While prices remain high amid expectations of an economic recovery, continued good news suggests that the market may have a little bit more room to grow. There is concern that international markets that have been slow to implement a vaccine rollout may suffer in the near term as additional waves of the pandemic occur globally.


Treasury yields increased once again, finishing the week up 5 points on the 10-year Treasury, ending at 1.72%.

Yields have been rapidly increasing this year, though they are still relatively low in historical terms. Credit spreads rose for the week and term spreads decreased as shorter-term interest rates rose and longer-term yields fell, both indicating a pause in recent bond action. Overall, long-term Treasurys outperformed high-yield bonds, and longer-term bonds outperformed shorter-term bonds.

Expectations for the intermediate term are for interest rates to remain relatively low, leading investors to seek yield in other places. This will likely lead investors to bid up the price of high yields and compress the credit spread as the economy continues to recover.


Last week, spot gold closed at $1,728.87, down 0.19%. Other safe-haven assets, such as long-term Treasurys, outperformed, primarily due to a pause in increasing interest rates. As interest rates increase, gold becomes less attractive when compared to bonds, which creates selling pressure on the metal. However, last week’s market action may be just “noise,” as the metal’s movements lacked any conviction. Though the Federal Reserve is expected to keep interest rates low in the short term, if inflation begins to rise, many anticipate that the Fed will become more hawkish.

The metal rebounded off (but remains close) to this year’s lows. It’s currently down 8.91% for the year. Fundamentals for the asset have not significantly changed recently. Rising interest rates have been overpowering any protective value that gold has in an inflationary market regime.

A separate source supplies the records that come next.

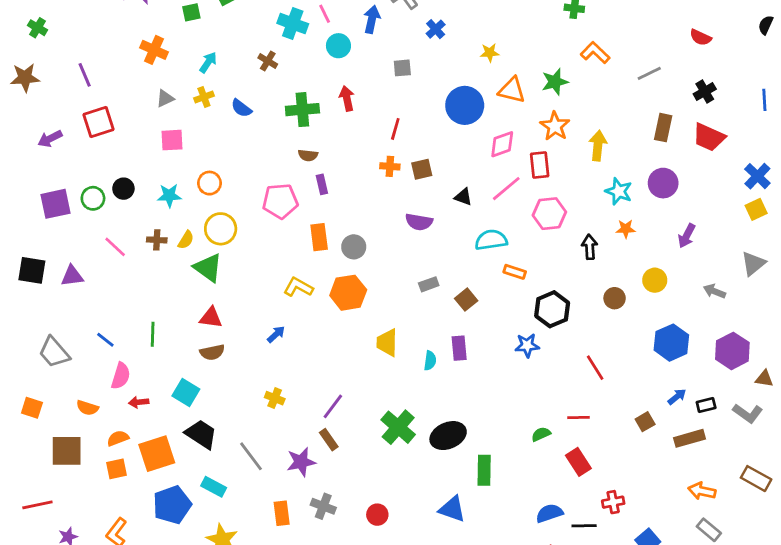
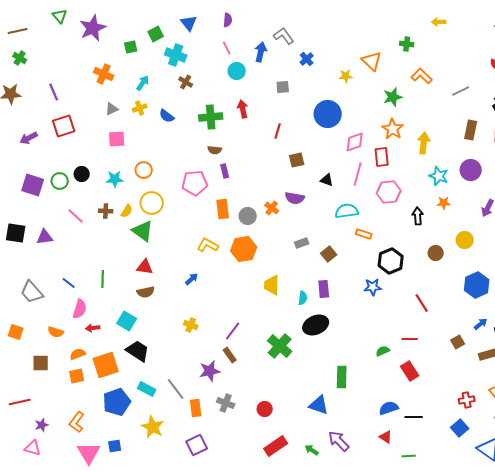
cyan cross: (293, 24) -> (176, 55), moved
orange triangle: (512, 90) -> (372, 61), moved, turned 30
orange cross: (390, 166) -> (272, 208), moved, turned 32
pink line: (506, 189) -> (358, 174), turned -35
purple square: (55, 204) -> (33, 185), turned 30
black ellipse: (448, 436) -> (316, 325), moved
brown square: (67, 451) -> (41, 363), size x0.7
gray line: (251, 456) -> (176, 389), moved
red cross: (613, 502) -> (467, 400), moved

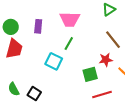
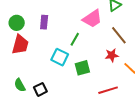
pink trapezoid: (70, 19) -> (92, 19), moved, turned -35
green square: (90, 74) -> (82, 68), moved
black square: (34, 94) -> (40, 89), turned 32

Flexible Plan is the subadvisor to the only U.S. gold mutual fund, The Gold Bullion Strategy Fund (QGLDX), designed at its introduction over eight years ago to track the daily price changes in the precious metal.

The indicators

Our Political Seasonality Index started last week out of the equity markets but reentered at Wednesday’s (March 31) close, remaining there to begin this week. (Our QFC Political Seasonality Index is available post-login in our Weekly Performance Report section under the Quantified Fund Credit category.) The very short-term-oriented QFC S&P Pattern Recognition strategy’s equity exposure began the week 1.9X long, moved to 1X long on Thursday’s close, and remained there to begin the week.

Our intermediate-term tactical strategies are uniformly positive, although to various degrees. The Volatility Adjusted NASDAQ (VAN) strategy started the week with 100% exposure to the NASDAQ, decreased exposure to 80% for Tuesday, moved back to 100% for the remainder of the week, and is currently 80% long today (April 5). The Systematic Advantage (SA) strategy is 118% exposed to the S&P 500, our Classic strategy is in a fully invested position, and our QFC Self-adjusting Trend Following (QSTF) strategy was 100% exposed ending last week. VAN, SA, and QSTF can all employ leverage—hence the investment positions may at times be more than 100%.

Flexible Plan’s Growth and Inflation measure, one of our Market Regime Indicators, shows that we remain in a Normal economic environment stage (meaning a positive monthly change in the inflation rate and positive monthly GDP reading). Historically, a Normal environment has occurred 60% of the time since 2003 and has been a positive regime state for stocks, bonds, and gold. Gold tends to outpace both stocks and bonds on an annualized return basis in a Normal environment but also carries a substantial risk of a downturn in this stage. From a risk-adjusted perspective, Normal is one of the best stages for stocks, with limited downside.

Our S&P volatility regime is registering a High and Falling reading, which favors gold over bonds and then stocks from an annualized return standpoint. The combination has occurred 13% of the time since 2000. It is a stage of normal returns for all asset classes with higher volatility overall.